---------- The input ----------

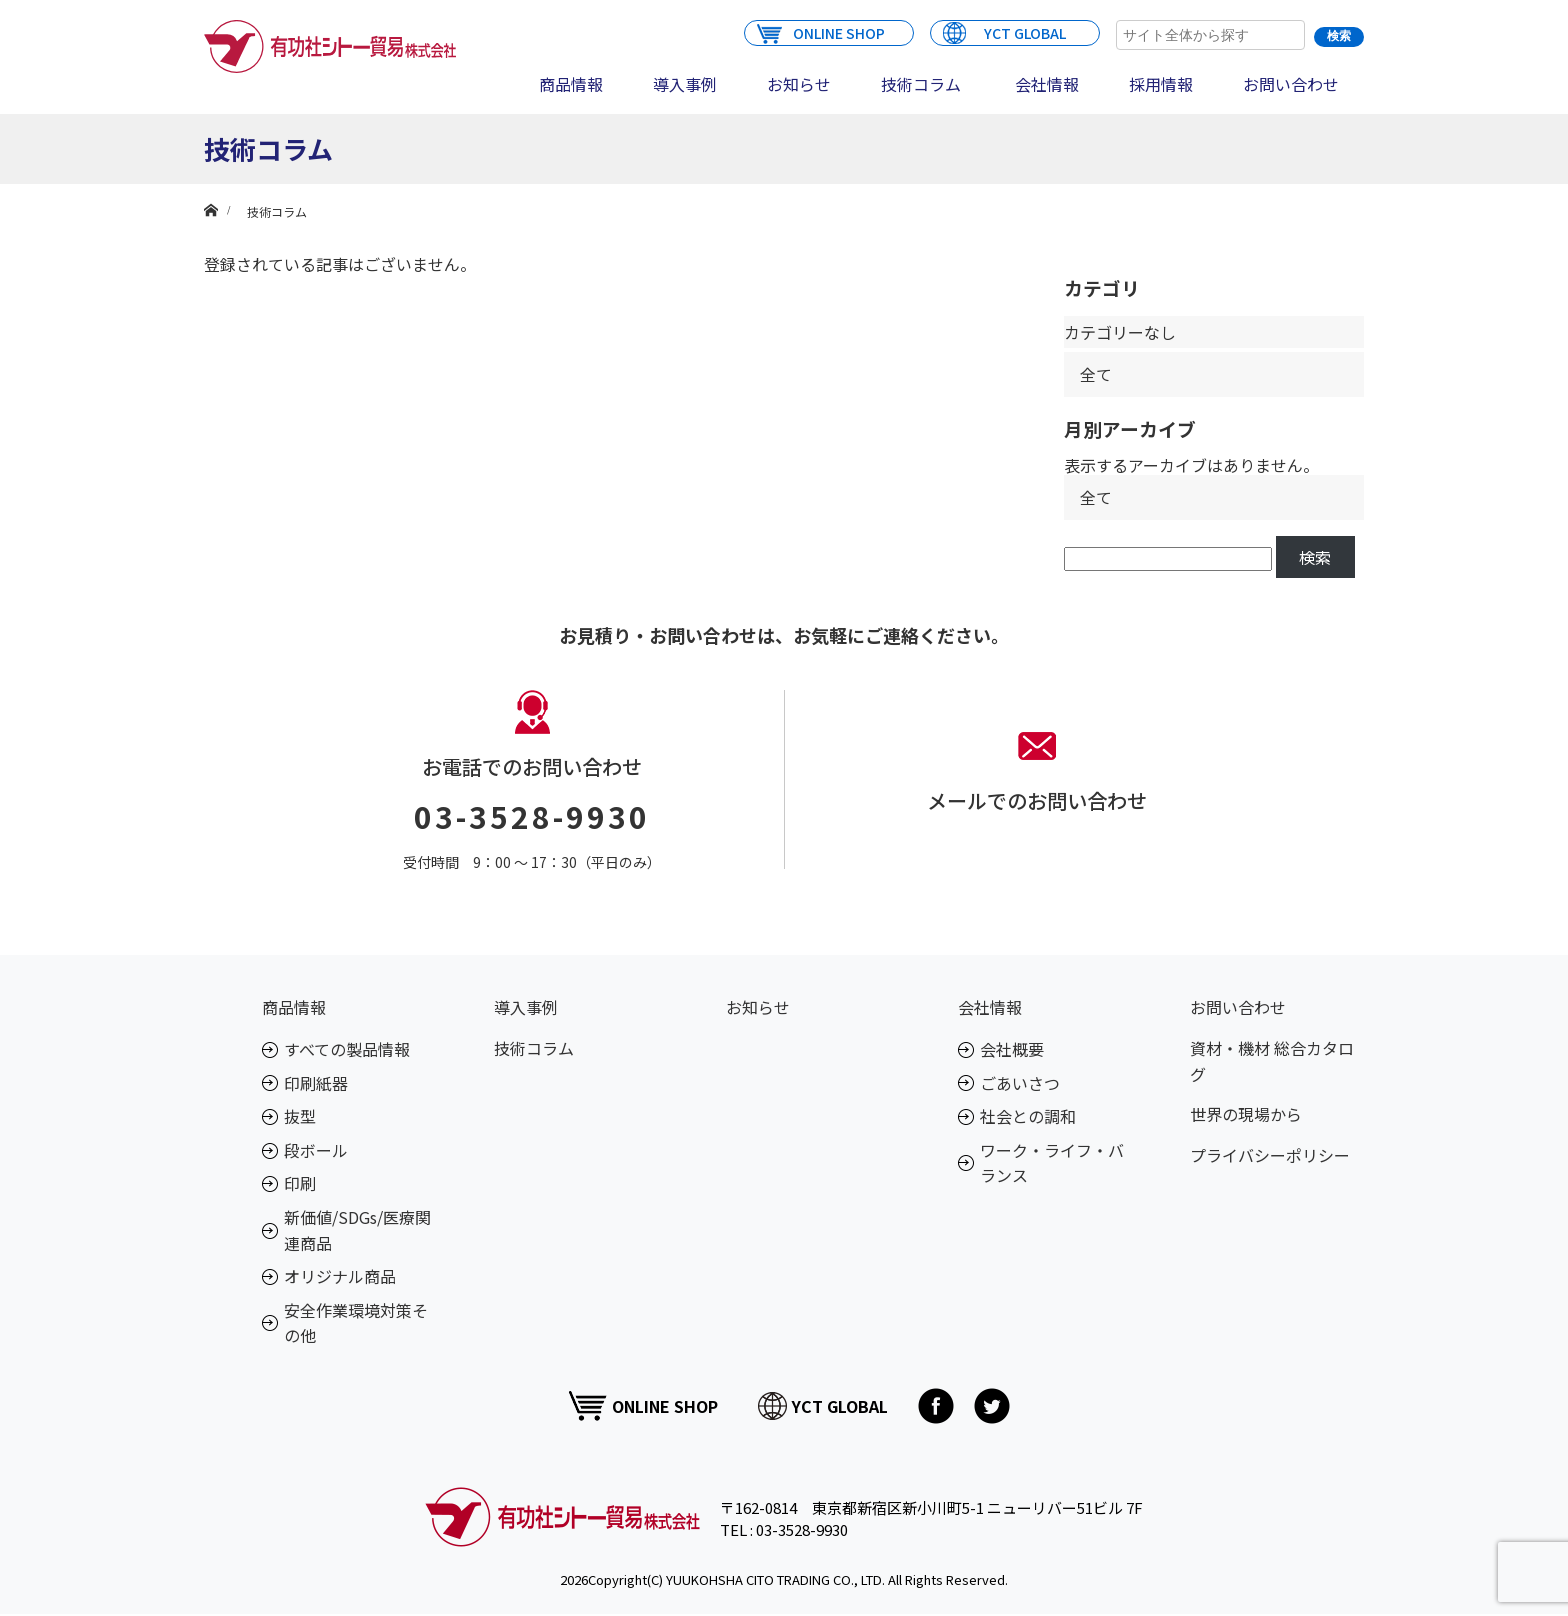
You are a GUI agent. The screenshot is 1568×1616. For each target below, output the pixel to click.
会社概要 (1012, 1049)
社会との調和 (1028, 1116)
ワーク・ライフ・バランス (1052, 1163)
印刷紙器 (316, 1083)
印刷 (300, 1183)
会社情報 (1047, 84)
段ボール (316, 1150)
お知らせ (799, 84)
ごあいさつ (1020, 1083)
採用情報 (1161, 84)
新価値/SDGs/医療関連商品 (357, 1230)
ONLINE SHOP (821, 32)
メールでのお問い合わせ (1037, 800)
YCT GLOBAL (1004, 32)
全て (1096, 374)
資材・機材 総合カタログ (1272, 1061)
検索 (1315, 557)
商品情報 (571, 84)
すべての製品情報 (347, 1049)
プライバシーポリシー (1270, 1155)
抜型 (300, 1116)
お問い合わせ (1291, 84)
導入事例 (685, 84)
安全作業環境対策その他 (356, 1323)
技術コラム (921, 84)
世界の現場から (1246, 1114)
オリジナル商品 (340, 1276)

----------

* [Problem statement]: Leaving every picture out, repeat each line of the material exactly.

* [Result for this task]:
You are a GUI agent. The screenshot is 1568×1616. For each target below, output the pixel to click.
会社概要 (1012, 1049)
社会との調和 (1028, 1116)
ワーク・ライフ・バランス (1052, 1163)
印刷紙器 (316, 1083)
印刷 (300, 1183)
会社情報 (1047, 84)
段ボール (316, 1150)
お知らせ (799, 84)
ごあいさつ (1020, 1083)
採用情報 (1161, 84)
新価値/SDGs/医療関連商品 (357, 1230)
ONLINE SHOP (821, 32)
メールでのお問い合わせ (1037, 800)
YCT GLOBAL (1004, 32)
全て (1096, 374)
資材・機材 総合カタログ (1272, 1061)
検索 (1315, 557)
商品情報 (571, 84)
すべての製品情報 (347, 1049)
プライバシーポリシー (1270, 1155)
抜型 (300, 1116)
お問い合わせ (1291, 84)
導入事例 (685, 84)
安全作業環境対策その他 (356, 1323)
技術コラム (921, 84)
世界の現場から (1246, 1114)
オリジナル商品 (340, 1276)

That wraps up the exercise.